The Senate Homeland Security Committee is scheduled to hold hearings today on companies that have provided Tehran with financial resources for its illicit nuclear program.
These hearings aim to build on steps already taken by Congress to find a nonmilitary means to thwart Iran's nuclear quest. Indeed, legislators are in conference to iron out the most comprehensive Iran sanctions legislation in 14 years.
But a loophole may allow companies doing business in Iran's oil and natural gas sectors to evade stronger measures.
The proposed legislation, known as the Iran Refined Petroleum Sanctions Act, targets Iran's economic Achilles' heel — the regime's need to import an estimated 30 percent to 40 percent of Iran's gasoline from foreign companies.
Tehran lacks adequate refinery capacity to produce enough gasoline itself. Congress seems ready to exploit this shortfall.
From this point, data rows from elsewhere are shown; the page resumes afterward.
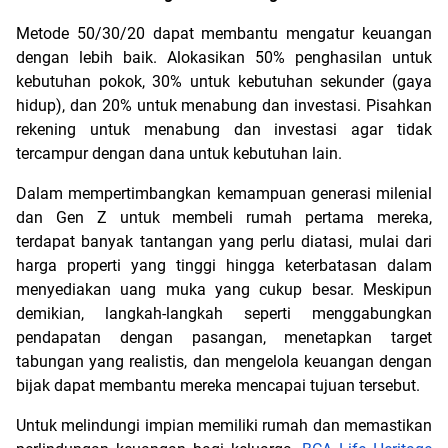
Metode 50/30/20 dapat membantu mengatur keuangan 
dengan lebih baik. Alokasikan 50% penghasilan untuk 
kebutuhan pokok, 30% untuk kebutuhan sekunder (gaya 
hidup), dan 20% untuk menabung dan investasi. Pisahkan 
rekening untuk menabung dan investasi agar tidak 
tercampur dengan dana untuk kebutuhan lain.
Dalam mempertimbangkan kemampuan generasi milenial 
dan Gen Z untuk membeli rumah pertama mereka, 
terdapat banyak tantangan yang perlu diatasi, mulai dari 
harga properti yang tinggi hingga keterbatasan dalam 
menyediakan uang muka yang cukup besar. Meskipun 
demikian, langkah-langkah seperti menggabungkan 
pendapatan dengan pasangan, menetapkan target 
tabungan yang realistis, dan mengelola keuangan dengan 
bijak dapat membantu mereka mencapai tujuan tersebut.
Untuk melindungi impian memiliki rumah dan memastikan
The proposed bill would extend an earlier act, giving the president authority to sanction foreign companies involved in Iran's refined petroleum trade, including suppliers, insurers, banks, shippers, investors and providers of technology, support and information.
As written, however, both the new law and the current legislation have a gaping loophole.
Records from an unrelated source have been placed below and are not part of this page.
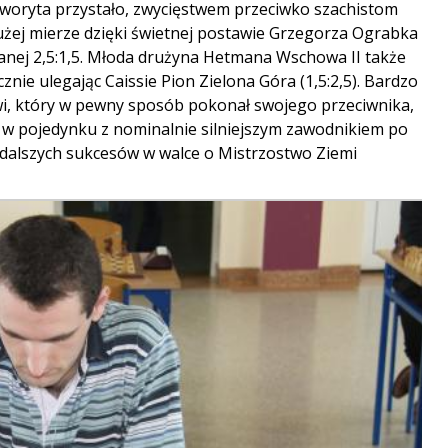
faworyta przystało, zwycięstwem przeciwko szachistom
ej mierze dzięki świetnej postawie Grzegorza Ograbka
granej 2,5:1,5. Młoda drużyna Hetmana Wschowa II także
cznie ulegając Caissie Pion Zielona Góra (1,5:2,5). Bardzo
i, który w pewny sposób pokonał swojego przeciwnika,
 w pojedynku z nominalnie silniejszym zawodnikiem po
dalszych sukcesów w walce o Mistrzostwo Ziemi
While the House and Senate versions of IRPSA target the entire supply chain for gasoline, and the earlier law prohibits investment in Iranian natural gas and oil projects, neither addresses the supply of critical technology, services, support and specialized information required for these energy projects.
This is a major oversight — and a missed opportunity.
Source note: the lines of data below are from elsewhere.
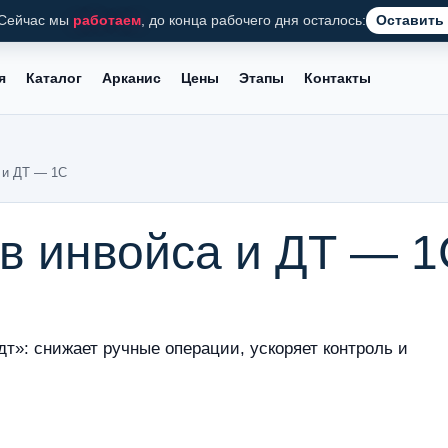
Сейчас мы
работаем
, до конца рабочего дня осталось:
Оставить 
я
Каталог
Арканис
Цены
Этапы
Контакты
 и ДТ — 1С
в инвойса и ДТ — 
дт»: снижает ручные операции, ускоряет контроль и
Iran's energy sector is the regime's lifeblood. Tehran is the world's fourth-largest producer of crude oil. Oil export revenues represent more than 24 percent of Iran's gross domestic product, according to Government Accountability Office estimates, and from 50 percent to 75 percent of government revenues.
Iran's natural gas reserves, some 981 trillion cubic feet, are the world's second largest after Russia's. Oil already gives Iran enormous international leverage. Once it becomes a major natural gas exporter, Iran will have exponentially more influence.
As international pressure on its gasoline trade has increased, Tehran has responded with "energy independence" countermeasures to leverage its natural gas and oil wealth against the threat of sanctions.
This effort, launched during the past five years, reportedly includes a range of projects — from running most vehicles with compressed natural gas to a sweeping mandate for all new cars to be "flex fuel." There is one overriding objective: to ensure that gasoline sanctions, when they materialize, have considerably less bite.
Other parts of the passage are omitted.